Bei einem Objekt, das mit den Erwerbsnebenkosten rund 455.000 Euro kostet und einem Eigenkapital von 160.000 Euro beträgt der Zinssatz bei zehnjähriger Zinsbindung bei den günstigsten Baugeldvermittlern wie Dr. Klein oder Interhyp 0,92 Prozent und bei der Postbank 0,95 Prozent. Knapp 300.000 Euro Kredit können so mit einer monatlichen Rate von rund 960 Euro (bei drei Prozent Tilgung) finanziert werden. „Baugeld ist damit so günstig wie nie seit Bestehen der Bundesrepublik“, sagt Michiel Goris, Vorstandsvorsitzender der Interhyp AG, Deutschlands größtem Vermittler privater Baufinanzierungen.

Mit Baufinanzierungen verdienen Banken noch Geld

Wer in diese Finanzierung nur 100.000 Euro Eigenkapital einbringen kann, zahlt nur geringfügig höhere Zinsen. Bei einem Zinssatz von 1,12 Prozent kosten 355.000 Euro Kredit bei gleicher Tilgungsleistung monatlich rund 1200 Euro. Auch das ist kaum mehr als viele in Hamburg für die Miete ausgeben. Allerdings ist die Spannweite der Zinssätze sehr groß. Während der Zins bei der HypoVereinsbank 1,14 Prozent beträgt, nimmt die Deutsche Bank 1,64 Prozent.

Umso überraschender ist es, dass das Geschäft mit dem Baugeld bei den Banken nicht mehr so rundläuft, wie eine Umfrage des Abendblatts bei sieben regionalen und überregionalen Banken zeigt. Die Zuwachsraten bleiben deutlich hinter den Steigerungsraten des ersten Halbjahres 2015 zurück. Erste Institute melden einen Rückgang von bis zu acht Prozent bei neu vergebenen Immobilienkrediten. Während sich die Banken vor einem Jahr noch mit Steigerungsraten von rund 50 Prozent brüsteten, bleiben jetzt die Auskünfte zur Geschäftsentwicklung im Ungefähren. Die Deutsche Bank spricht zwar von „einer anhaltend starken Entwicklung“, meidet aber konkrete Zahlen. Im Vorjahr hatte das Institut noch einen Zuwachs von 50 Prozent im Neugeschäft bei Baufinanzierungen allein für die Region Hamburg vermeldet.
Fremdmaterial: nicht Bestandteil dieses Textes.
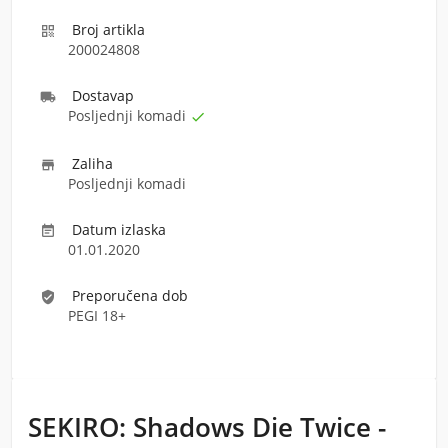
Broj artikla

200024808
Dostava
p

Posljednji komadi

Zaliha

Posljednji komadi
Datum izlaska

01.01.2020
Preporučena dob
verified_user
PEGI 18+
SEKIRO: Shadows Die Twice -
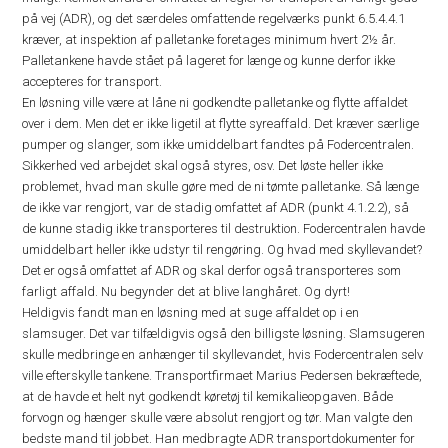
på vej (ADR), og det særdeles omfattende regelværks punkt 6.5.4.4.1
kræver, at inspektion af palletanke foretages minimum hvert 2½ år.
Palletankene havde stået på lageret for længe og kunne derfor ikke
accepteres for transport.
En løsning ville være at låne ni godkendte palletanke og flytte affaldet
over i dem. Men det er ikke ligetil at flytte syreaffald. Det kræver særlige
pumper og slanger, som ikke umiddelbart fandtes på Fodercentralen.
Sikkerhed ved arbejdet skal også styres, osv. Det løste heller ikke
problemet, hvad man skulle gøre med de ni tømte palletanke. Så længe
de ikke var rengjort, var de stadig omfattet af ADR (punkt 4.1.2.2), så
de kunne stadig ikke transporteres til destruktion. Fodercentralen havde
umiddelbart heller ikke udstyr til rengøring. Og hvad med skyllevandet?
Det er også omfattet af ADR og skal derfor også transporteres som
farligt affald. Nu begynder det at blive langhåret. Og dyrt!
Heldigvis fandt man en løsning med at suge affaldet op i en
slamsuger. Det var tilfældigvis også den billigste løsning. Slamsugeren
skulle medbringe en anhænger til skyllevandet, hvis Fodercentralen selv
ville efterskylle tankene. Transportfirmaet Marius Pedersen bekræftede,
at de havde et helt nyt godkendt køretøj til kemikalieopgaven. Både
forvogn og hænger skulle være absolut rengjort og tør. Man valgte den
bedste mand til jobbet. Han medbragte ADR transportdokumenter for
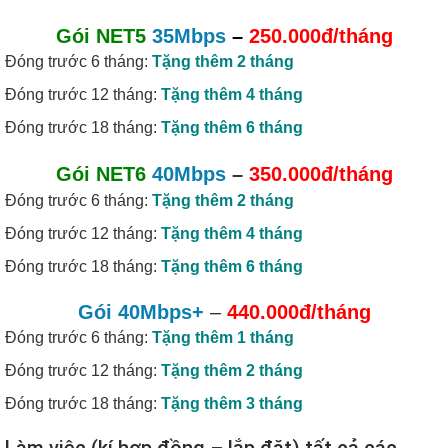
Gói NET5
35Mbps
–
250.000đ/tháng
Đóng trước 6 tháng:
Tặng thêm 2 tháng
Đóng trước 12 tháng:
Tặng thêm 4 tháng
Đóng trước 18 tháng:
Tặng thêm 6 tháng
Gói NET6
40Mbps
–
350.000đ/tháng
Đóng trước 6 tháng:
Tặng thêm 2 tháng
Đóng trước 12 tháng:
Tặng thêm 4 tháng
Đóng trước 18 tháng:
Tặng thêm 6 tháng
Gói 40Mbps+
–
440.000đ/tháng
Đóng trước 6 tháng:
Tặng thêm 1 tháng
Đóng trước 12 tháng:
Tặng thêm 2 tháng
Đóng trước 18 tháng:
Tặng thêm 3 tháng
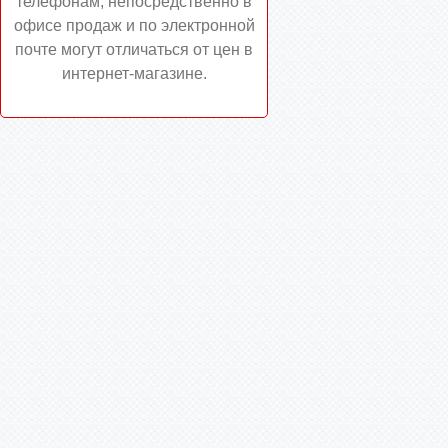
телефонам, непосредственно в
офисе продаж и по электронной
почте могут отличаться от цен в
интернет-магазине.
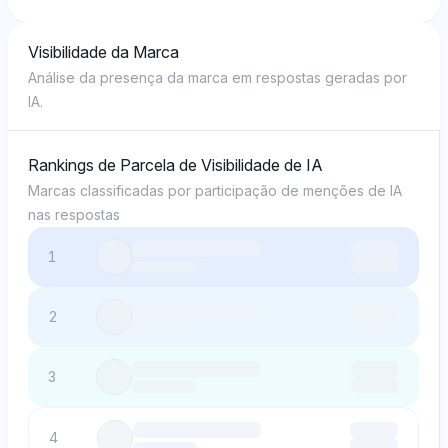
Visibilidade da Marca
Análise da presença da marca em respostas geradas por
IA.
Rankings de Parcela de Visibilidade de IA
Marcas classificadas por participação de menções de IA
nas respostas
1
2
3
4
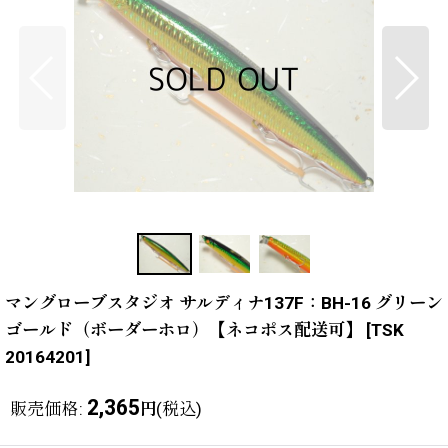
マングローブスタジオ サルディナ137F：BH-16 グリーン
ゴールド（ボーダーホロ）【ネコポス配送可】
[
TSK
20164201
]
2,365
販売価格
:
(税込)
円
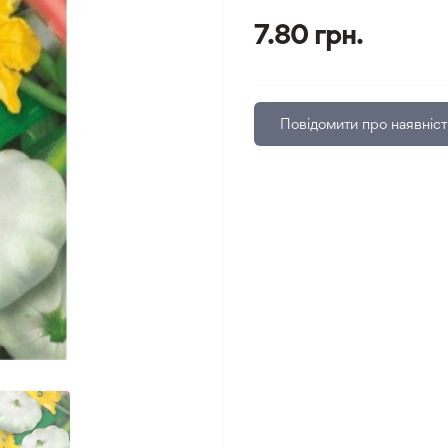
7.80 грн.
Повідомити про наявніст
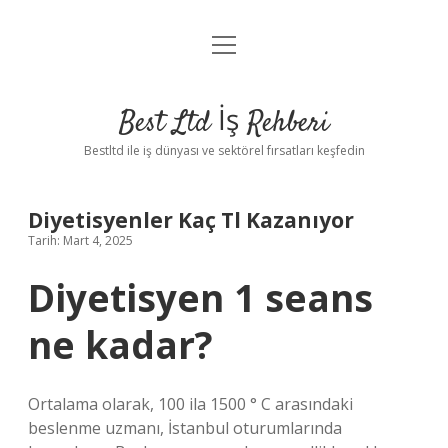
menüyü
Anasayfa
aç
Gizlilik Politikası
Best Ltd İş Rehberi
Yasal Uyarı
Bestltd ile iş dünyası ve sektörel fırsatları keşfedin
Hakkımızda
Diyetisyenler Kaç Tl Kazanıyor
Tarih: Mart 4, 2025
Diyetisyen 1 seans
ne kadar?
Ortalama olarak, 100 ila 1500 ° C arasındaki
beslenme uzmanı, İstanbul oturumlarında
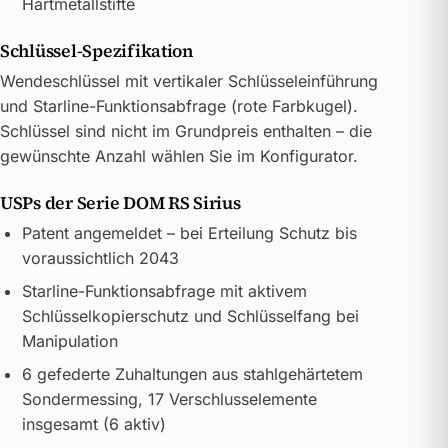
Hartmetallstifte
Schlüssel-Spezifikation
Wendeschlüssel mit vertikaler Schlüsseleinführung
und Starline-Funktionsabfrage (rote Farbkugel).
Schlüssel sind nicht im Grundpreis enthalten – die
gewünschte Anzahl wählen Sie im Konfigurator.
USPs der Serie DOM RS Sirius
Patent angemeldet – bei Erteilung Schutz bis
voraussichtlich 2043
Starline-Funktionsabfrage mit aktivem
Schlüsselkopierschutz und Schlüsselfang bei
Manipulation
6 gefederte Zuhaltungen aus stahlgehärtetem
Sondermessing, 17 Verschlusselemente
insgesamt (6 aktiv)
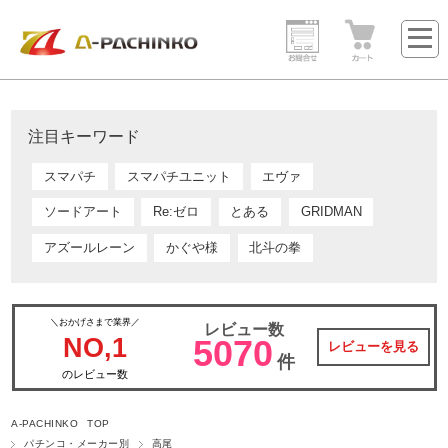
注目キーワード
スマパチ
スマパチユニット
エヴァ
ソードアート
Re:ゼロ
とある
GRIDMAN
アズールレーン
かぐや様
北斗の拳
＼おかげさまで業界／
レビュー数
NO,1
5070
レビューを見る
件
のレビュー数
A-PACHINKO TOP
パチンコ・メーカー別
高尾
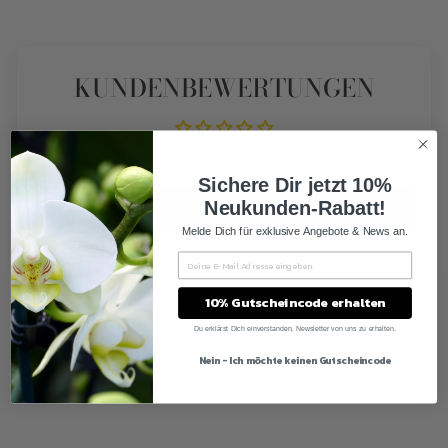
KUNDENBEWERTUNGEN
Schreiben Sie die erste Bewertung
Sichere Dir jetzt 10%
Bewertung schreiben
Neukunden-Rabatt!
Melde Dich für exklusive Angebote & News an.
10% Gutscheincode erhalten
Du erklärst Dich einverstanden, Newsletter von uns zu erhalten.
KÖNNTE DIR EBENFALLS GEFALLEN!
Nein - Ich möchte keinen Gutscheincode
Ausverkauft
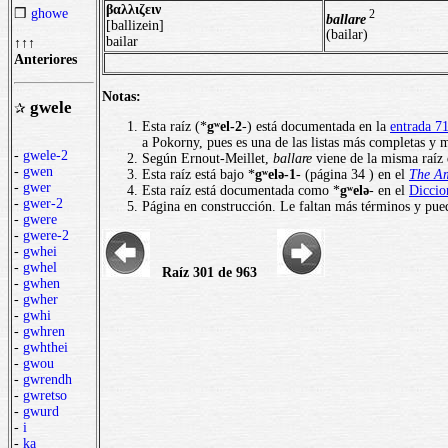
βαλλιζειν
❒
ghowe
2
ballare
[ballizein]
(bailar)
bailar
↑↑↑
Anteriores
Notas:
gwele
✰
Esta raíz (*
gʷel-2
-) está documentada en la
entrada 7
a Pokorny, pues es una de las listas más completas y m
-
gwele-2
Según Ernout-Meillet,
ballare
viene de la misma raíz
-
gwen
Esta raíz está bajo *
gʷelǝ-1
- (página 34 ) en el
The Am
-
gwer
Esta raíz está documentada como *
gʷelǝ
- en el
Diccio
-
gwer-2
Página en construcción. Le faltan más términos y pued
-
gwere
-
gwere-2
-
gwhei
-
gwhel
Raíz 301 de 963
-
gwhen
-
gwher
-
gwhi
-
gwhren
-
gwhthei
-
gwou
-
gwrendh
-
gwretso
-
gwurd
-
i
-
ka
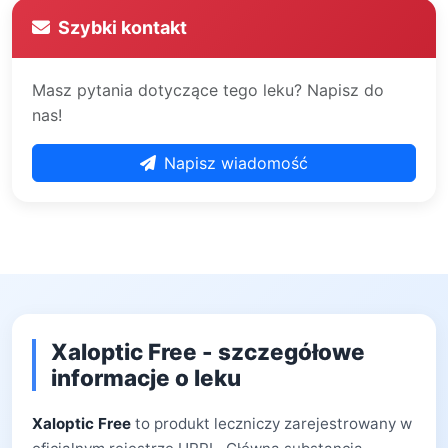
Szybki kontakt
Masz pytania dotyczące tego leku? Napisz do
nas!
Napisz wiadomość
Xaloptic Free - szczegółowe
informacje o leku
Xaloptic Free
to produkt leczniczy zarejestrowany w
Bei der Hamburger Sparkasse stieg das Neugeschäft um zehn Prozent, im Vorjahr war es noch ein Drittel gewesen. Die Hamburger Volksbank meldet einen Zuwachs von sechs Prozent. Bei der Commerzbank stagniert das Geschäft. Die Sparda-Bank Hamburg und die PSD Bank Nord melden Rückgänge im Neugeschäft im Vergleich zum ersten Halbjahr 2015. Noch sind das Krisenanzeichen auf hohem Niveau, aber für die Banken ist die Baufinanzierung fast das einzige Geschäftsfeld, wo sich noch Geld verdienen lässt. Ohne weiter steigende Baufinanzierungen gerät das Geschäftsmodell der Banken weiter unter Druck.

Zum Teil ist der Zuwachs bei den Baufinanzierungen auch nur der Ausdruck der stark gestiegenen Preise. „Die höheren Kaufpreise beeinflussen die neu beantragten Volumina tendenziell etwa stärker als die Anzahl der Verträge“, sagt Bernhard Westerhoff, Vorstandsvorsitzender der Sparda-Bank Hamburg. So stiegen in Hamburg die Preise für Einfamilienhäuser aus dem Bestand seit 2010 um 44 Prozent. Eigentumswohnungen verteuerten sich sogar um 65 Prozent.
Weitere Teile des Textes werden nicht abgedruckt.